They’re not magic dice.
Stanley stares at the pair of them. Brass, he thinks, or bronze — he’s not sure he knows the difference. Could be just gold paint. Staring at him on the bedside table, right under the lamp, in front of the clock, beside the book he’s been reading.
Outside, a storm rages. Lightning flashes and flashes, the thunder won’t stop, the rain smacks the window in waves. But the bed is warm. Promising, if lonely.
Inside, it’s warm, the lights are still on — though not many of them. It’s not quite midnight. There’s no need to get up early in the morning.
And there’s the dice.
He dreamt once — it couldn’t have been just last night — that’s he’d rolled a pair of dice just like the two sitting on his table now.
He’s not a gambler. Maybe the occasional lottery ticket, but only on a whim. He doesn’t even know the rules of craps. Last time he touched dice was probably for an exciting, whiskey-fueled game of college Yahtzee.
He hasn’t seen the inside of a college classroom in quite a while.
He barely remembers the dream. There was no wager, not that he calls, no prize, nothing. If he saw what he rolled, he doesn’t retain that information.
Dice have no special meaning for him. His father wasn’t a gambler, either. His mother didn’t spend her weekends in Atlantic City. He’s never even been in a casino. He never understood the point of Monopoly. He prefers crosswords. He works them in ink, not pencil.
But he doesn’t throw dice. He doesn’t shoot dice. He doesn’t toss them. He’s not a bone-rolling kind of guy.

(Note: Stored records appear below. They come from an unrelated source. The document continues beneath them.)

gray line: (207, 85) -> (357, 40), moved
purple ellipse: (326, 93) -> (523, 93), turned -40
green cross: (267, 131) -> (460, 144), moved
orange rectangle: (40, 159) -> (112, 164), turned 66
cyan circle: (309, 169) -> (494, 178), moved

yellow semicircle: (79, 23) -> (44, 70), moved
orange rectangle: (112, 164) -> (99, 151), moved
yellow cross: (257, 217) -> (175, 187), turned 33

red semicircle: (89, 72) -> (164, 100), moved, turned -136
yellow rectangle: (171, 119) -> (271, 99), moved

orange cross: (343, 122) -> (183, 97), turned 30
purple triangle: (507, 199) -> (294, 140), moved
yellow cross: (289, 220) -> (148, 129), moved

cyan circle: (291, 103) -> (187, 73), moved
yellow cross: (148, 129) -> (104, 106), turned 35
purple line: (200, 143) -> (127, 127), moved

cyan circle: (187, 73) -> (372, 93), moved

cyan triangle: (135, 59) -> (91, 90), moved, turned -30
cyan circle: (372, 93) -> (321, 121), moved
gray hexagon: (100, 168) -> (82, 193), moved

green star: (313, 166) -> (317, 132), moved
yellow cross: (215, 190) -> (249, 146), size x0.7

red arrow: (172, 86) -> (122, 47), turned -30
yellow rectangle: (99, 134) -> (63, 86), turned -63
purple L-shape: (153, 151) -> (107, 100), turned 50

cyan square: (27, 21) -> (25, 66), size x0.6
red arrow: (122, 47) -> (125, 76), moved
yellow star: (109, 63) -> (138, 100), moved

He’s trying to remember if the table had been clear when he turned on the light. He doesn’t know. The dice might have been sitting there the whole time. But surely not since that long ago or maybe recent dream.
He’s also listening for any sound that might suggest he’s not alone in the apartment. There’s only the thunder, and the rain, relentless sounds that drown out anything else.
So he checks the place. He doesn’t bother with a baseball bat; he generally doesn’t keep one near the bed. Living room, kitchen, bathroom — they’re all empty. It’s just him in the apartment. He knows he didn’t put them there.
Back in the bedroom, he stares again at the dice. They’ve been set on snake eyes — a pair of ones. Is that supposed to be a bad thing? An ill omen?
He doesn’t know.
Eventually, as no answer presents itself, and since he’s not even sure of the questions, he lays down in bed — facing away from the dice — and tries to sleep.
He can try to blame the storm, but that’d be a lie. He can’t keep his eyes closed. He watches the light show through his window for a while, thinks about maybe going to a movie tomorrow, or making a big breakfast, but he can’t escape the dice.
He turns over. Lying on his side, he glances at the dice. They mock him. They don’t move, don’t really do anything at all, but just their presence is a tease. It’s as if they’re saying, “We dare you to pick us up.”
What’s the worst that can happen? It’s not like he’ll roll these brass dice and open up some interdimensional portal and release a legion of demons upon the earth on this otherwise peaceful stormy night.
He can’t keep his eyes closed. Even after turning out the lights, the constant lightning makes the dice flash like a cat’s eyes in the dark.
“Fine,” he says.
Stanley scoops up the dice.
They’re heavier than he expected, and colder, though he wouldn’t say frozen. They click between his fingers when they touch. No depth to the sound. No resonance. Nothing to compete with the thunder.
He moves them around in his hand, getting a good feel for them, warming them up, learning absolutely nothing. He blows into his fist for luck. Isn’t that what they do? He thinks he should say something about shoes, but he doesn’t understand the reference.
Reluctantly, and with perhaps a small degree of anger, Stanley releases the dice on his bedside table. They bounce and clatter, they knock into the side of his book.
One lands on a four, the other a five.
He doesn’t think that would be a willing roll in craps. Shouldn’t that be a seven or an eleven or something?
Did the storm pause in that moment before he threw them? No. Only his imagination paused.
No interdimensional portal comes up. No demons emerge. Nothing changes.
They are, after all, just dice. There’s nothing magical about them.
When he finally falls asleep, Stanley dreams of throwing dice and rolling bones.